At that point, any domain, with very innocuous dns entries, can serve as a conduit for political dissent. Sure, the same technology could be used for nefarious purposes to make the Internet safe for pedophiles, but nobody's going to make that tax deductible so the good is very likely to outweigh the bad. Huge address spaces make filtering efforts impractical for speech that is licit in many countries. It's only a temporary architectural artifact that the network can be tracked at all.

Beyond cheap and plentiful redirection, encryption is going to be standard for the network with IPv6. This makes things very uncomfortable for information controllers. They either mandate insecure communication and live with the e-commerce black hole they have created, losing out on millions in transactions, or they accept commercial encryption and thus, the political encryption that will inevitably piggyback onto it.

But the biggest problem in the article is that it downplays the importance of civic society.

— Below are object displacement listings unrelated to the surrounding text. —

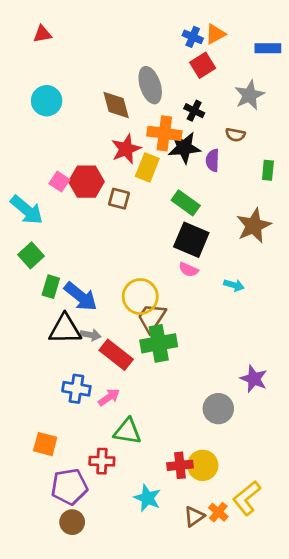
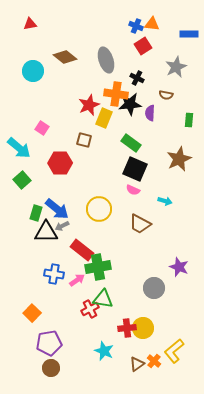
orange triangle: (215, 34) -> (152, 24), turned 35
brown diamond: (116, 105) -> (65, 57), moved, turned -35
red hexagon: (86, 182) -> (60, 163), moved
green rectangle: (51, 287) -> (36, 213), moved
brown trapezoid: (152, 318) -> (140, 224), moved, turned -95
gray arrow: (91, 335) -> (62, 226), moved, turned 144
green cross: (159, 343) -> (98, 267), moved
green triangle: (127, 431) -> (103, 299), moved
orange square: (45, 444) -> (32, 313), turned 30
red cross: (102, 461) -> (90, 309), moved, turned -30

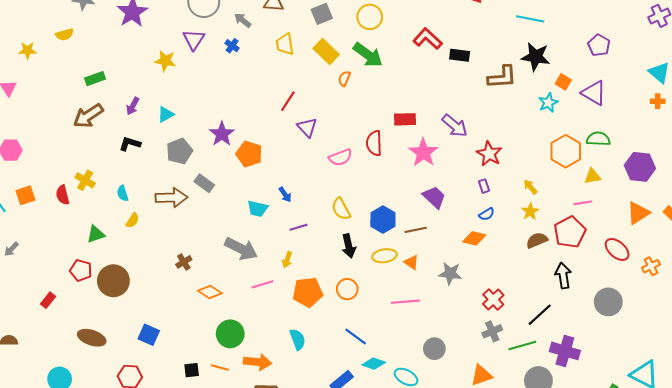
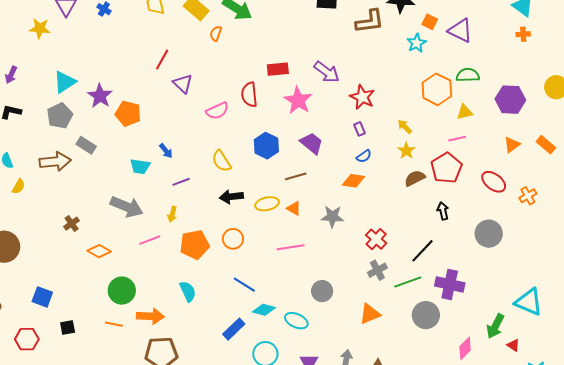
cyan triangle: (166, 114) -> (65, 82), moved, size x1.4
orange triangle: (638, 213) -> (512, 145), size x0.7
blue hexagon: (383, 219) -> (266, 146), moved
black arrow: (349, 246) -> (231, 197), turned 100
black arrow: (563, 276) -> (443, 211), size x0.7
black square: (192, 370) -> (68, 327), moved

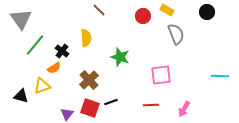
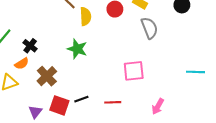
yellow semicircle: (86, 38) -> (86, 16), moved
green star: (120, 57) -> (77, 49), moved
brown cross: (89, 80) -> (47, 76), moved
red line: (151, 105) -> (113, 102), moved

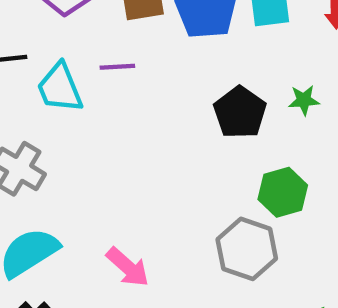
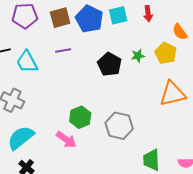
purple line: (117, 67) -> (63, 50), moved
green hexagon: (283, 192) -> (80, 117), moved

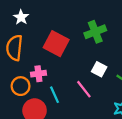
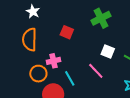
red square: (56, 44) -> (67, 32), size x0.6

Falun Gong was completely ignored by the PRC's security forces as a low level threat until they tweaked the noses of Beijing's communist elite by assembling, essentially, the PRC's first flashmob. A certain percentage of civic organizations in a dictatorship will 'go rogue' from the dictatorship's point of view. It is inevitable and completely unpredictable what will set them off. Thus civic organizations have always been highly controlled and heavily penetrated. But in the Internet age, my wife partakes in a worldwide conspiracy of mothers. Most days they talk about breast milk v. formula but some days things get quite a bit more subversive. Romania's a democratic republic, not a dictatorship but the exact same thing can happen in the PRC, Singapore, or any other wired authoritarian state.

They are all growing their civic organizations and this very connectivity will both make their societies better and enable the connectivity that is necessary to create revolution. And it will always come from where we all least expect.